> _EXERCISE PROMPT_: With the pictures left out, reproduce exactly the lines from the one containing "Segment **left lung" through the final line of the entries.

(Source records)
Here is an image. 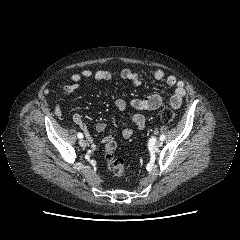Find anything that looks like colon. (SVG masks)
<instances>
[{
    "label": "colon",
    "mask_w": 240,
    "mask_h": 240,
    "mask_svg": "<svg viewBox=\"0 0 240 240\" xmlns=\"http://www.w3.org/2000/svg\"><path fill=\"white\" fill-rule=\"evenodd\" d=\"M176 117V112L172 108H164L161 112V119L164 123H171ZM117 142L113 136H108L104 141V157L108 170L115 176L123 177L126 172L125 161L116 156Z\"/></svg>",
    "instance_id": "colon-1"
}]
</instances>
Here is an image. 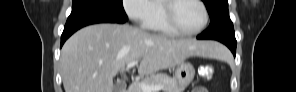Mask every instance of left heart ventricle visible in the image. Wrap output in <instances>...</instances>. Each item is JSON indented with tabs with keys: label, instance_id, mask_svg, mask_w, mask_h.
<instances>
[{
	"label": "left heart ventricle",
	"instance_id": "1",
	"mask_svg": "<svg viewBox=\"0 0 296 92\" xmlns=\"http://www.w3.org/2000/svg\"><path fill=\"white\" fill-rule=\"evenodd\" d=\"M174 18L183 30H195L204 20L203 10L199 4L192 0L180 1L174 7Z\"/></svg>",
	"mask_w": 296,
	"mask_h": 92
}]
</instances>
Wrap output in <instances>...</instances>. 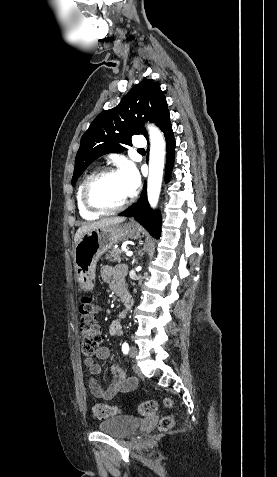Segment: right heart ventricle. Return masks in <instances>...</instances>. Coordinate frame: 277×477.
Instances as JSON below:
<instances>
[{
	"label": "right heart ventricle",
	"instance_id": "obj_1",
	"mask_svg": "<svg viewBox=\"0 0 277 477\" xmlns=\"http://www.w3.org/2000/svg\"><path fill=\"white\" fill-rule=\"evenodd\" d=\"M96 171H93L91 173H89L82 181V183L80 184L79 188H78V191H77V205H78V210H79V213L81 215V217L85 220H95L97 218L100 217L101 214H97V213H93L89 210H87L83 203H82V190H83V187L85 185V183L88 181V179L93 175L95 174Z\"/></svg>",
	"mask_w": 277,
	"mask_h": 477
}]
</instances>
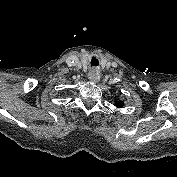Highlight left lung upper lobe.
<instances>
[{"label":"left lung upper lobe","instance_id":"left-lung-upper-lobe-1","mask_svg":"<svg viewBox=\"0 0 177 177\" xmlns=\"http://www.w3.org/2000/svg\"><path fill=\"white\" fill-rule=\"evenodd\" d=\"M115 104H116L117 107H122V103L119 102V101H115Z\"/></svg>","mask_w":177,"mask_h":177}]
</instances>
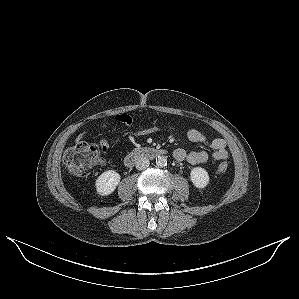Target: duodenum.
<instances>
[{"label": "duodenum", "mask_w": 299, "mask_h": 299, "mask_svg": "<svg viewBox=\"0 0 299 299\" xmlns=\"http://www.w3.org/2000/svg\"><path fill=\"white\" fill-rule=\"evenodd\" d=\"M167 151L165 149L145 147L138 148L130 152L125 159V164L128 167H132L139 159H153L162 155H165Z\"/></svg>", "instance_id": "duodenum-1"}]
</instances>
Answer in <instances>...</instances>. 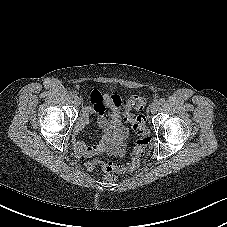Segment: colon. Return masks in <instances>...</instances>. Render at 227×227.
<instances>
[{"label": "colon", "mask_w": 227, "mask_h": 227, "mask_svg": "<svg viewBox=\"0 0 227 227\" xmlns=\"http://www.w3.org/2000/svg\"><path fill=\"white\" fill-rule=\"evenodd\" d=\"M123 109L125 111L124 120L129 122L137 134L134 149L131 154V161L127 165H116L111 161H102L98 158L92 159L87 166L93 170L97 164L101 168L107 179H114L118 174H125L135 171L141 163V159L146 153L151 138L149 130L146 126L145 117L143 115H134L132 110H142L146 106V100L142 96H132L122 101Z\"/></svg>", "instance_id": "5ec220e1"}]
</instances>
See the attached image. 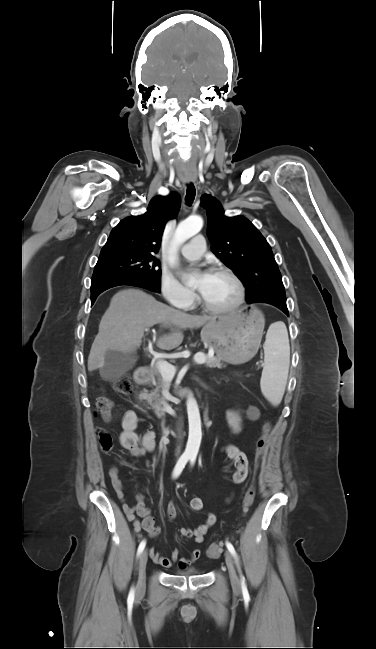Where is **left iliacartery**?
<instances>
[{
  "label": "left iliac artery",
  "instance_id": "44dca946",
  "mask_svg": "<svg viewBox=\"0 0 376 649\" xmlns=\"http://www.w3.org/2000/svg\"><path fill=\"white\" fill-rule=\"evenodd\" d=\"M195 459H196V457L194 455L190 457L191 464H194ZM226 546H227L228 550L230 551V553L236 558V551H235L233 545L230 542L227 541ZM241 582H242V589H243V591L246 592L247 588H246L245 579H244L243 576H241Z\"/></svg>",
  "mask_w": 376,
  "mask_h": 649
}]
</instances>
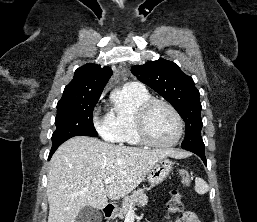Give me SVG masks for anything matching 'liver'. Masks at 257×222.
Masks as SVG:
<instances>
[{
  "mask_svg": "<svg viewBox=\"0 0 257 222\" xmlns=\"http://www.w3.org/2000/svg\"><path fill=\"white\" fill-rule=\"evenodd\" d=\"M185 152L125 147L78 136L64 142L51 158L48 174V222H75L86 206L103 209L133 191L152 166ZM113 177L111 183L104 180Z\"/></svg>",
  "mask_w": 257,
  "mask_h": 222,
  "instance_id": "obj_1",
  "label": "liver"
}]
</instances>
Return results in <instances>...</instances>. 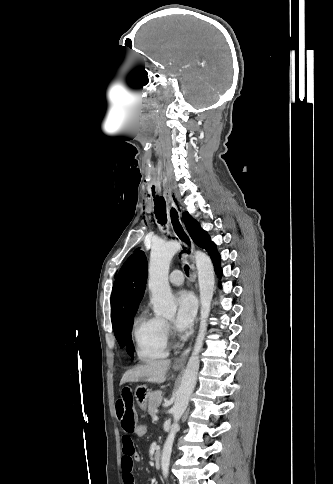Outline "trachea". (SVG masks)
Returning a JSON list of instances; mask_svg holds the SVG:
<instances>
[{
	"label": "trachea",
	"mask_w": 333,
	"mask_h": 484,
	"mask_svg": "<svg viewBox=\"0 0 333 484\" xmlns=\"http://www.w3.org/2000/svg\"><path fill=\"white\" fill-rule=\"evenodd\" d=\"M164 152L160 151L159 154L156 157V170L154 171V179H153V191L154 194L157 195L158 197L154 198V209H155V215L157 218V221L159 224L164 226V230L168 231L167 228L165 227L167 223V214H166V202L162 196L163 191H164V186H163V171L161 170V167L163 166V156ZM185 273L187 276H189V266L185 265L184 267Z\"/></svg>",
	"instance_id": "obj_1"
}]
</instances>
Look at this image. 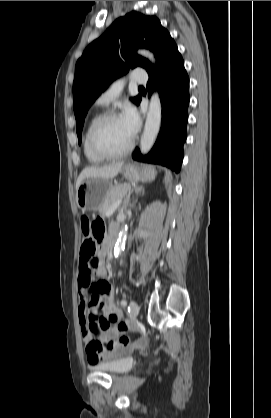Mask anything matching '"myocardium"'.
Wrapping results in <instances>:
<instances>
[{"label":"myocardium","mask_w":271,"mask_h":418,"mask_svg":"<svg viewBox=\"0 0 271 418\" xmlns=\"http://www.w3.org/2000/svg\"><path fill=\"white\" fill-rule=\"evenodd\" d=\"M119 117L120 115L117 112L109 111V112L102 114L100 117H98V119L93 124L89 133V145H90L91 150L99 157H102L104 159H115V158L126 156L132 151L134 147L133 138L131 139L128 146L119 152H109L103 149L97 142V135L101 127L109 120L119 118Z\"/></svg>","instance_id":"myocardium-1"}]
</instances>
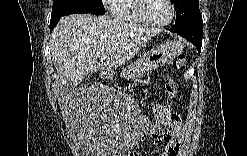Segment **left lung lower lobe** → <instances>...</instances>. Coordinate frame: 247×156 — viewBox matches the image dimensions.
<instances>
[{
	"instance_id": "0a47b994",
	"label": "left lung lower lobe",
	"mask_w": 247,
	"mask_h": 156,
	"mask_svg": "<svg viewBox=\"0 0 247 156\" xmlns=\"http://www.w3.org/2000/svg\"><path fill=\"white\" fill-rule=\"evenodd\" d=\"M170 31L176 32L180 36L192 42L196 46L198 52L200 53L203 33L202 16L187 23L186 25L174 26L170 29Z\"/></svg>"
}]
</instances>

> _ANSWER FOR THIS EXERCISE_:
Segment **left lung lower lobe** → <instances>...</instances>. Coordinate frame: 247×156 — viewBox matches the image dimensions.
<instances>
[{
	"instance_id": "0a47b994",
	"label": "left lung lower lobe",
	"mask_w": 247,
	"mask_h": 156,
	"mask_svg": "<svg viewBox=\"0 0 247 156\" xmlns=\"http://www.w3.org/2000/svg\"><path fill=\"white\" fill-rule=\"evenodd\" d=\"M170 31L176 32L180 36L192 42L196 46L198 52L200 53L203 33L202 16L187 23L186 25L174 26L170 29Z\"/></svg>"
}]
</instances>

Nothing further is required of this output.